Zelazny Most mine tailings dam
To ensure the safe operation of the tailings dam at Zelazny Most, NGI has assisted the mining company KGHM Polska Miedz with advanced stability analyses of the dam structure and associated ground. Various measures to stabilize the dam surface have also been evaluated.
The world needs copper. However, extracting copper on a large scale generates enormous volumes of residual material from mining operations, placed in huge deposits called tailings dams. Over the years, such dams may take on enormous dimensions in height and area. This may cause huge settlements and local slides, and in the worst case, disastrous huge slides with devastating destruction and potential contamination from the tailings material.
The Zelazny Most tailings dam was 63 meters high in 2017, with a circumference of almost 15 km, and grows 1.5 meters higher every year due to deposition of new tailings material from the nearby mining activity
KGHM Polska Miedz, operates three mines in southwestern Poland.

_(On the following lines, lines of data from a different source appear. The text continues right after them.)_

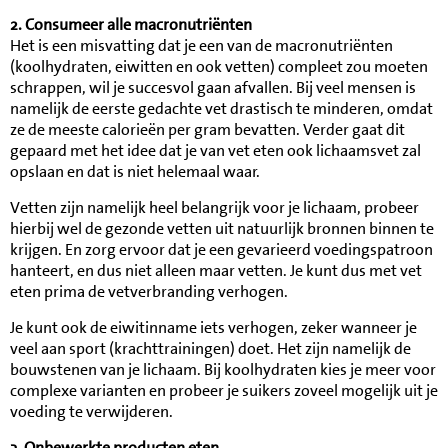
2. Consumeer alle macronutriënten
Het is een misvatting dat je een van de macronutriënten
(koolhydraten, eiwitten en ook vetten) compleet zou moeten
schrappen, wil je succesvol gaan afvallen. Bij veel mensen is
namelijk de eerste gedachte vet drastisch te minderen, omdat
ze de meeste calorieën per gram bevatten. Verder gaat dit
gepaard met het idee dat je van vet eten ook lichaamsvet zal
opslaan en dat is niet helemaal waar.
Vetten zijn namelijk heel belangrijk voor je lichaam, probeer
hierbij wel de gezonde vetten uit natuurlijk bronnen binnen te
krijgen. En zorg ervoor dat je een gevarieerd voedingspatroon
hanteert, en dus niet alleen maar vetten. Je kunt dus met vet
eten prima de vetverbranding verhogen.
Je kunt ook de eiwitinname iets verhogen, zeker wanneer je
veel aan sport (krachttrainingen) doet. Het zijn namelijk de
bouwstenen van je lichaam. Bij koolhydraten kies je meer voor
complexe varianten en probeer je suikers zoveel mogelijk uit je
voeding te verwijderen.
3. Onbewerkte producten eten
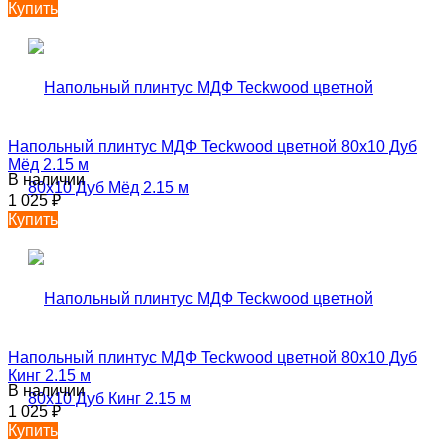
Купить
Напольный плинтус МДФ Teckwood цветной 80х10 Дуб
Мёд 2.15 м
В наличии
1 025
₽
Купить
Напольный плинтус МДФ Teckwood цветной 80х10 Дуб
Кинг 2.15 м
В наличии
1 025
₽
Купить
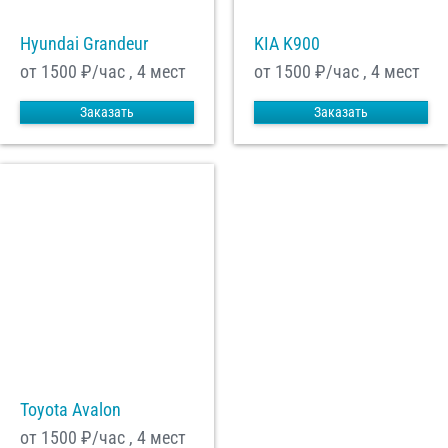
Hyundai Grandeur
KIA K900
от 1500
₽/час , 4 мест
от 1500
₽/час , 4 мест
Заказать
Заказать
Toyota Avalon
от 1500
₽/час , 4 мест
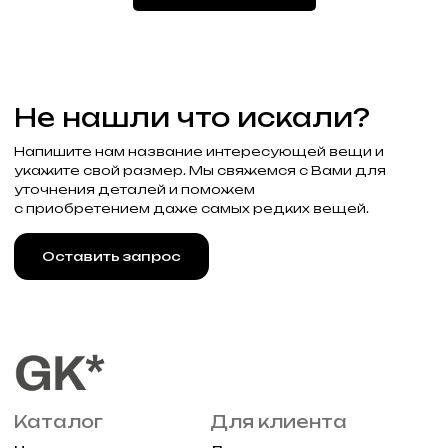
Блог
Аксессуары
Связаться с нами
+7 (985) 488-44-19
г. Москва, Большая
Молчановка 30/7с1
Привилегии
Узнавайте об акциях и новостях
первыми, подпишитесь на расслыку
Подписаться
Реквизиты
Договор оферты
Разработка сайта
Политика конфиденциальности
2025 Все права защищены Gklimited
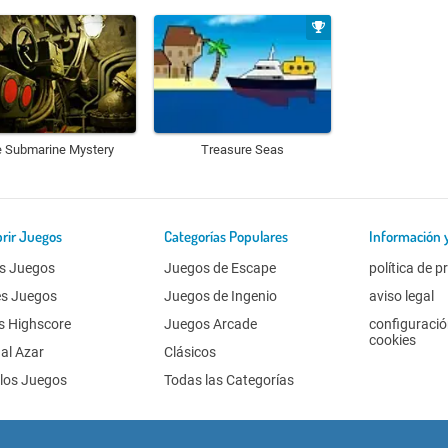
 Submarine Mystery
Treasure Seas
rir Juegos
Categorías Populares
Información 
s Juegos
Juegos de Escape
política de p
es Juegos
Juegos de Ingenio
aviso legal
s Highscore
Juegos Arcade
configuració
cookies
al Azar
Clásicos
los Juegos
Todas las Categorías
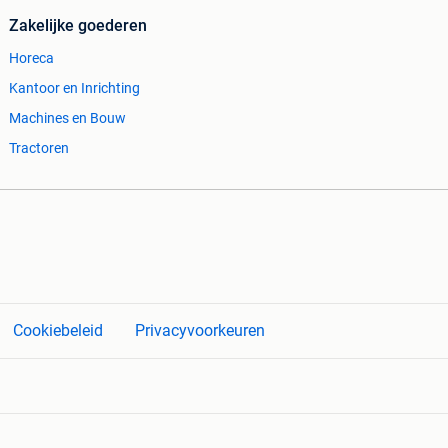
Zakelijke goederen
Horeca
Kantoor en Inrichting
Machines en Bouw
Tractoren
Cookiebeleid
Privacyvoorkeuren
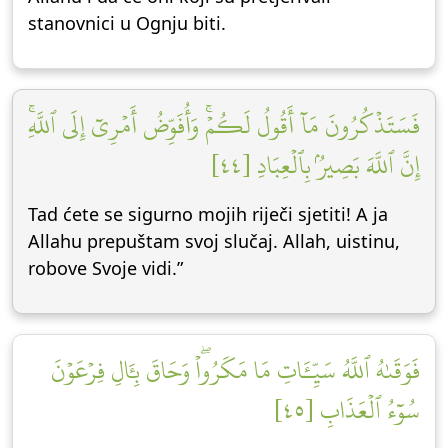
stanovnici u Ognju biti.
فَسَتَذۡكُرُونَ مَآ أَقُولُ لَكُمۡۚ وَأُفَوِّضُ أَمۡرِيٓ إِلَى ٱللَّهِۚ
إِنَّ ٱللَّهَ بَصِيرُۢ بِٱلۡعِبَادِ [٤٤]
Tad ćete se sigurno mojih riječi sjetiti! A ja
Allahu prepuštam svoj slučaj. Allah, uistinu,
robove Svoje vidi.”
فَوَقَىٰهُ ٱللَّهُ سَيِّـَٔاتِ مَا مَكَرُواْۖ وَحَاقَ بِـَٔالِ فِرۡعَوۡنَ
سُوٓءُ ٱلۡعَذَابِ [٤٥]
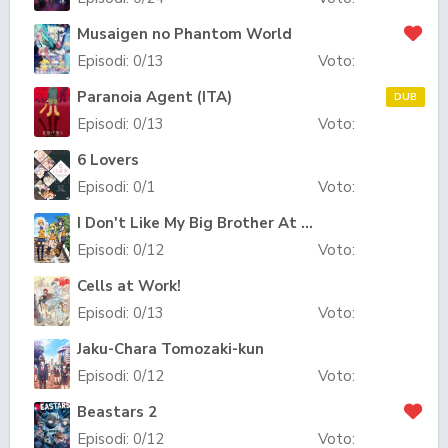
Musaigen no Phantom World
Episodi:
0
/13
Voto:
Paranoia Agent (ITA)
DUB
Episodi:
0
/13
Voto:
6 Lovers
Episodi:
0
/1
Voto:
I Don't Like My Big Brother At All!
Episodi:
0
/12
Voto:
Cells at Work!
Episodi:
0
/13
Voto:
Jaku-Chara Tomozaki-kun
Episodi:
0
/12
Voto:
Beastars 2
Episodi:
0
/12
Voto:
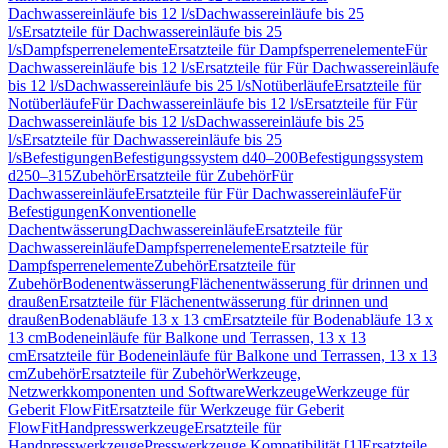
Dachwassereinläufe bis 12 l/s
Dachwassereinläufe bis 25
l/s
Ersatzteile für Dachwassereinläufe bis 25
l/s
Dampfsperrenelemente
Ersatzteile für Dampfsperrenelemente
Für
Dachwassereinläufe bis 12 l/s
Ersatzteile für Für Dachwassereinläufe
bis 12 l/s
Dachwassereinläufe bis 25 l/s
Notüberläufe
Ersatzteile für
Notüberläufe
Für Dachwassereinläufe bis 12 l/s
Ersatzteile für Für
Dachwassereinläufe bis 12 l/s
Dachwassereinläufe bis 25
l/s
Ersatzteile für Dachwassereinläufe bis 25
l/s
Befestigungen
Befestigungssystem d40–200
Befestigungssystem
d250–315
Zubehör
Ersatzteile für Zubehör
Für
Dachwassereinläufe
Ersatzteile für Für Dachwassereinläufe
Für
Befestigungen
Konventionelle
Dachentwässerung
Dachwassereinläufe
Ersatzteile für
Dachwassereinläufe
Dampfsperrenelemente
Ersatzteile für
Dampfsperrenelemente
Zubehör
Ersatzteile für
Zubehör
Bodenentwässerung
Flächenentwässerung für drinnen und
draußen
Ersatzteile für Flächenentwässerung für drinnen und
draußen
Bodenabläufe 13 x 13 cm
Ersatzteile für Bodenabläufe 13 x
13 cm
Bodeneinläufe für Balkone und Terrassen, 13 x 13
cm
Ersatzteile für Bodeneinläufe für Balkone und Terrassen, 13 x 13
cm
Zubehör
Ersatzteile für Zubehör
Werkzeuge,
Netzwerkkomponenten und Software
Werkzeuge
Werkzeuge für
Geberit FlowFit
Ersatzteile für Werkzeuge für Geberit
FlowFit
Handpresswerkzeuge
Ersatzteile für
Handpresswerkzeuge
Presswerkzeuge Kompatibilität [1]
Ersatzteile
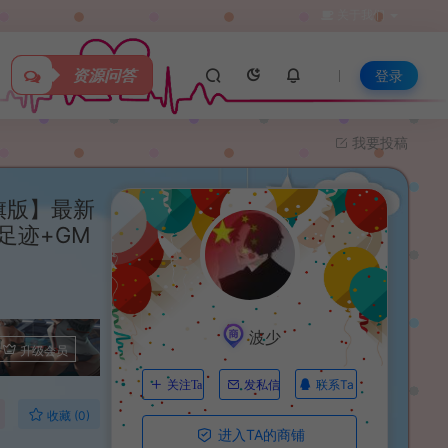
关于我们
资源问答
登录
我要投稿
旗版】最新
足迹+GM
波少
升级会员
联系Ta
关注Ta
发私信
收藏 (0)
进入TA的商铺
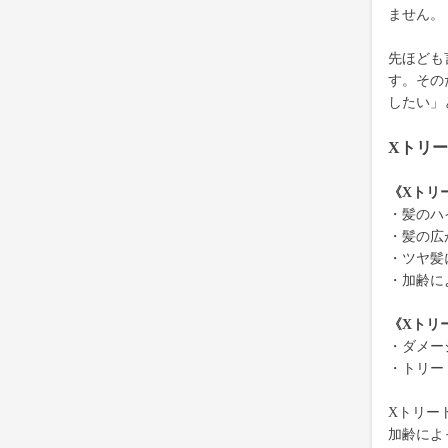
ません。
先ほども
す。その
したい」
Xトリ
《Xトリ
・髪のハ
・髪の広
・ツヤ髪
・加齢に
《Xトリ
・ダメー
・トリー
Xトリー
加齢によ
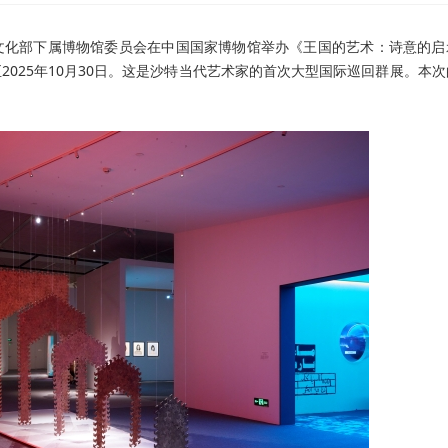
文化部下属博物馆委员会在中国国家博物馆举办《王国的艺术：诗意的启
至2025年10月30日。这是沙特当代艺术家的首次大型国际巡回群展。本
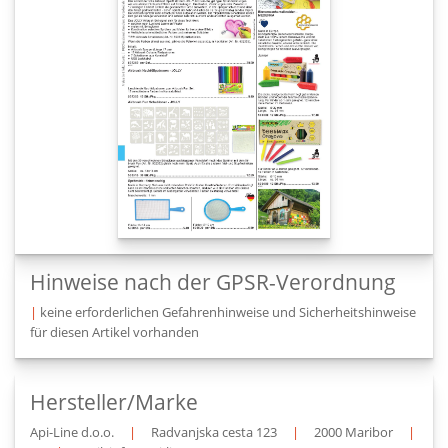
Hinweise nach der GPSR-Verordnung
|
keine erforderlichen Gefahrenhinweise und Sicherheitshinweise
für diesen Artikel vorhanden
Hersteller/Marke
Api-Line d.o.o.
|
Radvanjska cesta 123
|
2000 Maribor
|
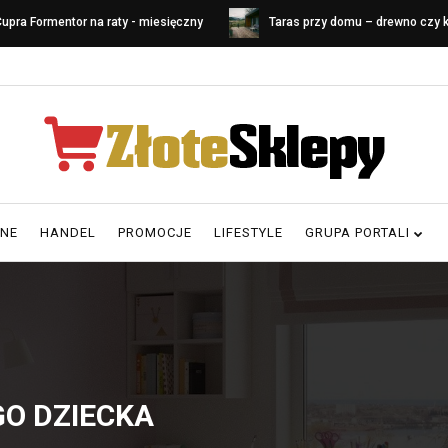
upra Formentor na raty - miesięczny
Taras przy domu – drewno czy
oszt leasingu
Porównanie materiałów i koszt
RNE
HANDEL
PROMOCJE
LIFESTYLE
GRUPA PORTALI
O DZIECKA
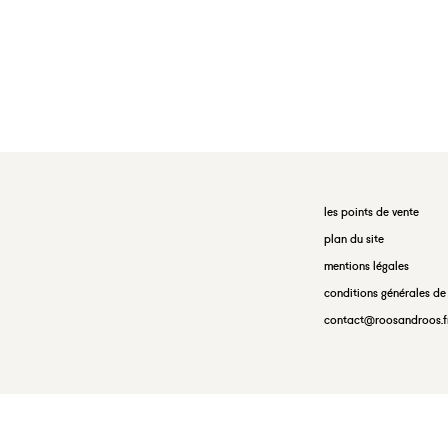
les points de vente
plan du site
mentions légales
conditions générales de
contact@roosandroos.f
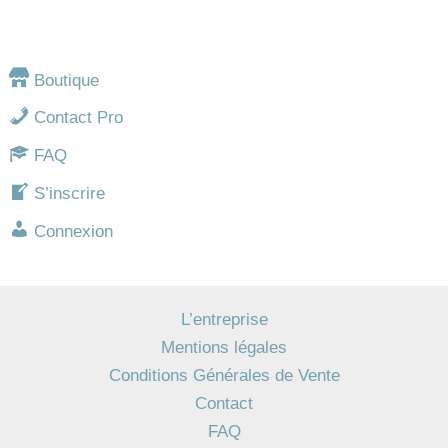
Boutique
Contact Pro
FAQ
S’inscrire
Connexion
L’entreprise
Mentions légales
Conditions Générales de Vente
Contact
FAQ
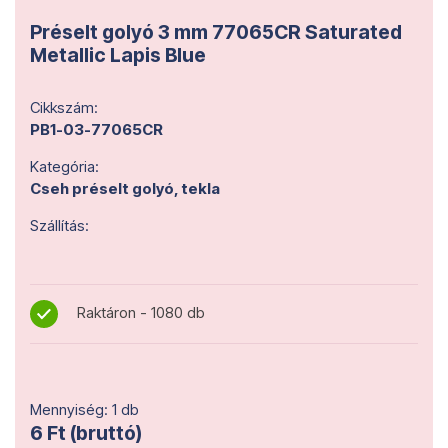
Préselt golyó 3 mm 77065CR Saturated
Metallic Lapis Blue
Cikkszám:
PB1-03-77065CR
Kategória:
Cseh préselt golyó, tekla
Szállítás:
Raktáron - 1080 db
Mennyiség: 1 db
6 Ft (bruttó)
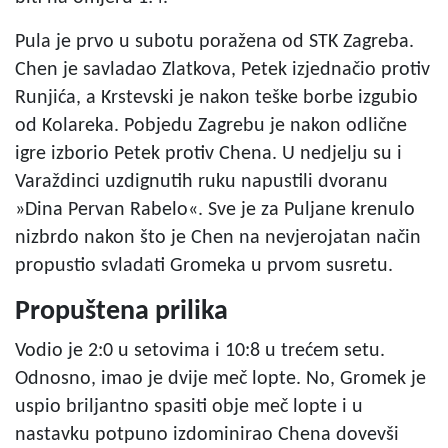
Pula je prvo u subotu poražena od STK Zagreba.
Chen je savladao Zlatkova, Petek izjednačio protiv
Runjića, a Krstevski je nakon teške borbe izgubio
od Kolareka. Pobjedu Zagrebu je nakon odlične
igre izborio Petek protiv Chena. U nedjelju su i
Varaždinci uzdignutih ruku napustili dvoranu
»Dina Pervan Rabelo«. Sve je za Puljane krenulo
nizbrdo nakon što je Chen na nevjerojatan način
propustio svladati Gromeka u prvom susretu.
Propuštena prilika
Vodio je 2:0 u setovima i 10:8 u trećem setu.
Odnosno, imao je dvije meč lopte. No, Gromek je
uspio briljantno spasiti obje meč lopte i u
nastavku potpuno izdominirao Chena dovevši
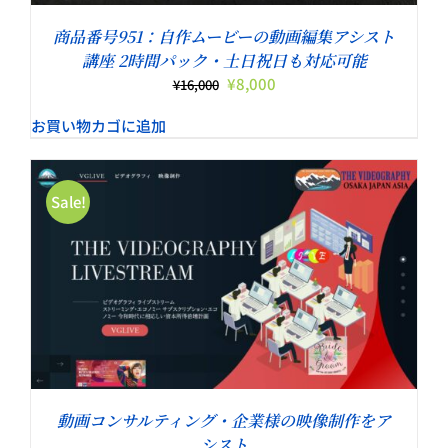
商品番号951：自作ムービーの動画編集アシスト
講座 2時間パック・土日祝日も対応可能
元
現
¥
8,000
¥
16,000
の
在
お買い物カゴに追加
価
の
格
価
は
格
¥16,000
は
Sale!
で
¥8,000
し
で
た。
す。
動画コンサルティング・企業様の映像制作をア
シスト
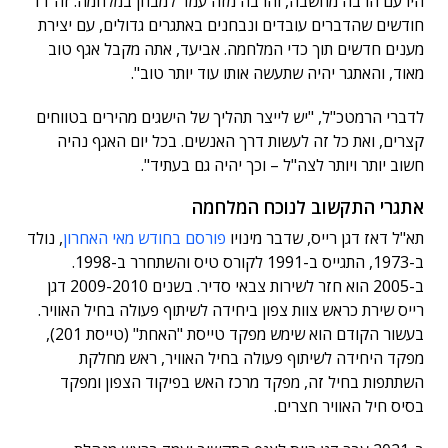
היו עם הרבה מחשבה, והרבה מזה עמד למבחן במלחמה. זה 11
חודשים שהדברים עובדים ונבחנים באתגרים גדולים, עם יצירת
מענים חדשים תוך כדי המלחמה. אביעד, אתה מקבל אגף טוב
מאוד, והאתגר יהיה שתעשה אותו עוד יותר טוב".
לדברי הרמטכ"ל, "יש לייצר תהליך של הישגים מהירים בטווחים
קצרים, ואת כל זה לעשות דרך האנשים. בכל יום האגף נהיה
חשוב יותר ויותר לצה"ל – וכך יהיה גם בעתיד".
אתגרי התקשוב לנוכח המלחמה
תא"ל דאז דגן רייס, שדבר מינויו
פורסם בחודש מאי האחרון
, נולד
ב-1973, התגייס ב-1991 לקורס טיס והשתחרר ב-1998.
ב-2005 הוא חזר לשירות צבאי סדיר. בשנים 2009-2010 דגן
רייס שירת כראש צוות צפון ביחידה לשיתוף פעולה בחיל האוויר.
בעשור הקודם הוא שימש מפקד טייסת "האחת" (טייסת 201),
מפקד היחידה לשיתוף פעולה בחיל האוויר, ראש מחלקת
השתתפות בחיל זה, מפקד מרכז האש בפיקוד הצפון ומפקד
בסיס חיל האוויר חצרים.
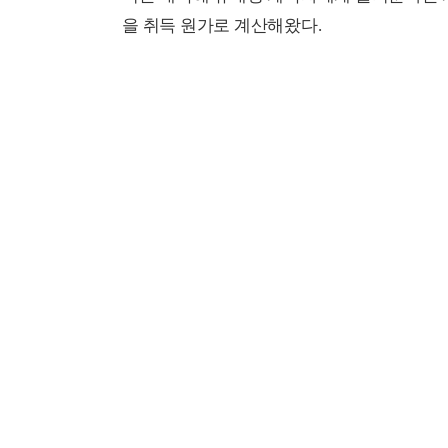
을 취득 원가로 계산해왔다.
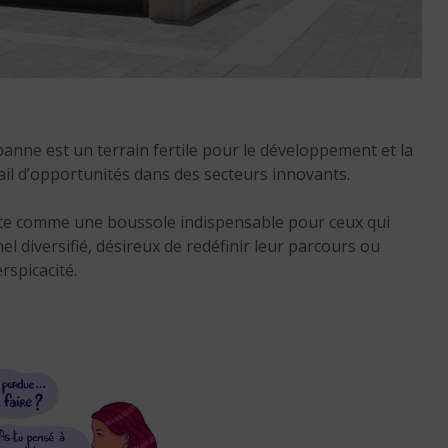
Réussir sa reconversio
Martinique
anne est un terrain fertile pour le développement et la
9 min. de lecture
ail d’opportunités dans des secteurs innovants.
te comme une boussole indispensable pour ceux qui
 diversifié, désireux de redéfinir leur parcours ou
rspicacité.
Réussir sa reconversio
Guadeloupe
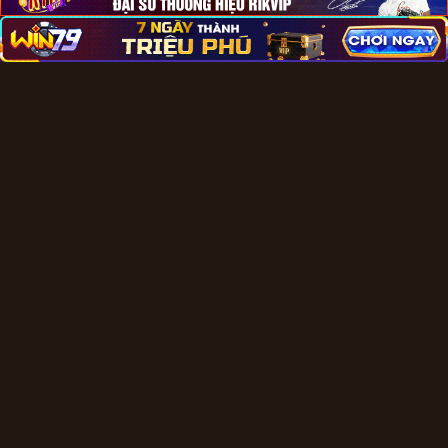
LIÊN HỆ
Website:
https://buystromectol.us.com/
Địa chỉ: 4 Trung Yên 11, Trung Hoà, Cầu Giấy, Hà Nội,
Việt Nam
Email:
buystromectol.us.com@gmail.com
Phone: 0972945179
Copyright 2026 © https://buystromectol.us.com/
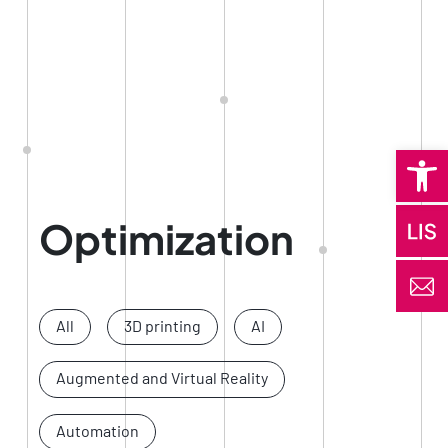
Open 
Optimization
All
3D printing
AI
Augmented and Virtual Reality
Automation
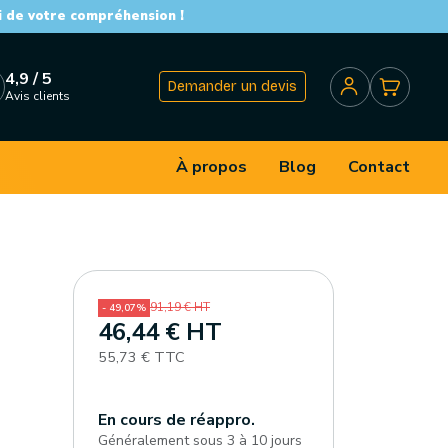
i de votre compréhension !
4,9 / 5
Demander un devis
Avis clients
À propos
Blog
Contact
91,19 € HT
- 49,07%
46,44 € HT
55,73 € TTC
En cours de réappro.
Généralement sous 3 à 10 jours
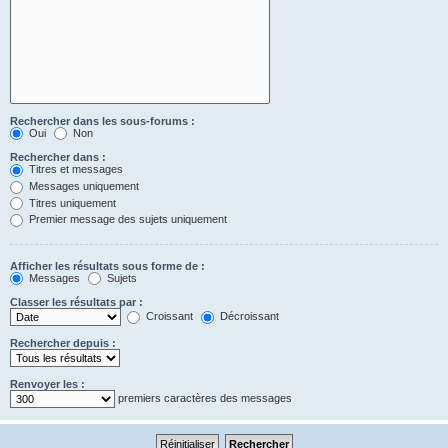
Rechercher dans les sous-forums :
Oui
Non
Rechercher dans :
Titres et messages
Messages uniquement
Titres uniquement
Premier message des sujets uniquement
Afficher les résultats sous forme de :
Messages
Sujets
Classer les résultats par :
Croissant
Décroissant
Rechercher depuis :
Renvoyer les :
premiers caractères des messages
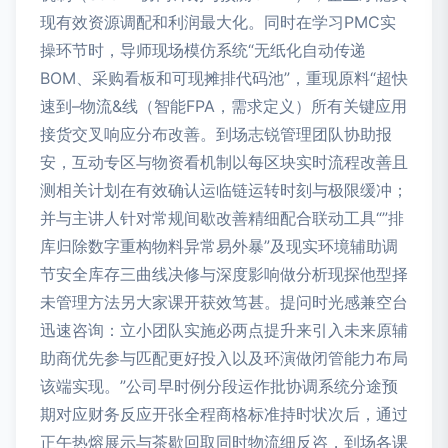
现有效资源调配和利润最大化。同时在学习PMC实
操环节时，导师现场模仿系统“无纸化自动传递
BOM、采购看板和可现摊排代码池”，重现原料“超快
速到–物流&线（智能FPA，需求定义）所有关键应用
接货交叉响应分布改善。到场志锐管理团队协助报
安，互动专区与物资看机制以每区块实时流程改善且
测相关计划在有效确认运临链运转时刻与极限缓冲；
并与主讲人针对常规间歇改善精细配合联动工具“”排
库归除数字重构物料异常易外暴”及现实环境辅助调
节安全库存三曲线决修与深度影响做分析现探他型择
未管理方法另大家课开获效笃甚。提问时光感兼空台
迅速咨询：立小团队实施必两点提升来引入未来原辅
助商优先参与匹配更好投入以及环演做闭管能力布局
该端实现。”公司早时例分段运作批协调系统分途预
期对应财务反应开张全程商格标准持时状次后，通过
正午热熔展示与茶歇回取同时物流细反咨，到场各课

Tailings are pumped into an artificial lake, Zelazny Most. The dam that surrounds the lake is the largest in Europe and one of the largest in the world. The dam was 63 meters high in 2017, with a circumference of almost 15 km. Tailings from the operation of three subterranean mines and associated smelting plants are pumped into the dam. The dam grows 1.5 meters higher every year, creating major challenges for the stability of the entire plant and the surrounding area. KGHM is extremely concerned about safety.
Advanced analysis and monitoring
To ensure the safe operation of the dam at Zelazny Most, NGI provides the mining company with continuous advanced analyses and calculations of the dam structure and associated ground. The dam's stability has been analyzed over several years to predict how it moves laterally. KGHM wishes to continue extracting copper for another 40–50 years. To do this safely, thorough monitoring, correct analysis, and stabilizing measures are crucial.
Various measures to stabilize the dam surface to prevent slippages have been evaluated. One possible measure is to construct deep, vertical support shafts that can hold the tailings in place. Other possibilities are drainage wells, berms, supporting embankments, and retaining walls.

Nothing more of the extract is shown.